1. Jericho was defeated by the power of God, not the ingenuity of men.
2. Obstacles we face can only be overcome by God’s power.
II. OVERCOMES DANGER (V. 31-34).
A. Notice the list of dangers in the text:
1. Dangers from outer attack (Rahab) (v. 31).
2. Danger while fighting the Lord’s battles (v.32-34).
a. Gideon (with a few followers) (Judges 6)
b. Barak (With an army) (Judges 4)
c. Sampson (Alone) (Judges 13-14)
d. Jephthah (an unlikely candidate- Illigitimate) (Judges 11)
e. David (Shepherd / poet) (I Sam. 16)
f. Samuel (a preacher) (1 Sam. 1)
g. Daniel (political captive) (Daniel 1)
h. The three Hebrew children (unknown to the world) (Dan. 1-3)
B. There are no dangers we can not face successfully if we approach them with faith in God.
1. Ease and comfort are NOT promised.
2. God’s power and presence are promised. (Heb. 13:5; Psalms 37:28)
III. OVERCOMES THE FEAR OF DEATH AND PERSECUTION (V. 35-40).

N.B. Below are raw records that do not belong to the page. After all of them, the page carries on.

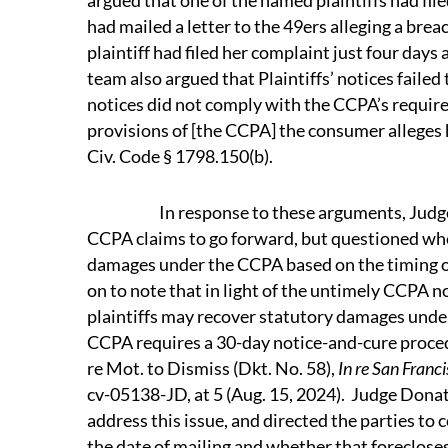
argued that one of the named plaintiffs had fil
had mailed a letter to the 49ers alleging a br
plaintiff had filed her complaint just four days 
team also argued that Plaintiffs’ notices faile
notices did not comply with the CCPA’s requirem
provisions of [the CCPA] the consumer alleges h
Civ. Code § 1798.150(b).
In response to these arguments, Judge Do
CCPA claims to go forward, but questioned whe
damages under the CCPA based on the timing of
on to note that in light of the untimely CCPA n
plaintiffs may recover statutory damages unde
CCPA requires a 30-day notice-and-cure procedu
re Mot. to Dismiss (Dkt. No. 58),
In re San Franc
cv-05138-JD, at 5 (Aug. 15, 2024). Judge Donato
address this issue, and directed the parties to
the date of mailing and whether that foreclose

A. Faith overcomes persecution:
1. Tortured and not delivered (v. 35).
2. Mocked (v.36)
3. Beatings (v.36)
4. Imprisoned (v.36)
5. Impoverished (v.37)
6. Exiled (v. 38)
B. Faith overcomes fear of death:
1. Burned to death (v. 34)
2. Stoned to death (v. 37)
3. Sawn in two (v. 37)
4. Killed with a sword (v. 37)
C. Faith bares its fruit:
1. Miracles (v. 30, 35).
2. A good testimony that encouraged others to follow God (v. 39).
3. A better place rewarded for faith (v. 40).
God’s grace arrives just as we need it, appropriate for every challenge. Even if we’re lonely? Even if we’re ill? Yes. Even if we’re tortured? Even then.
Michael Sattler, born in Germany around 1490, became a Benedictine monk. As he studied Paul’s letters, he grew dissatisfied, left the monastery, married, and became a Lutheran. Sometime later he became convinced of believer’s baptism and became an Anabaptist of growing renown whose ministry attracted both converts and enemies.
Sattler, his wife, and a handful of associates were arrested in the mid-1520s and imprisoned in the tower of Binsdorf, where he wrote a letter to his flock: The brethren have doubtless informed you that some of us are in prison. Numerous accusations were preferred against us by our adversaries; at one time they threatened us with the gallows; at another with fire and sword. In this extremity, I surrendered myself entirely to the Lord’s will, and prepared myself, together with all brethren and wife, to die for his testimony’s sake.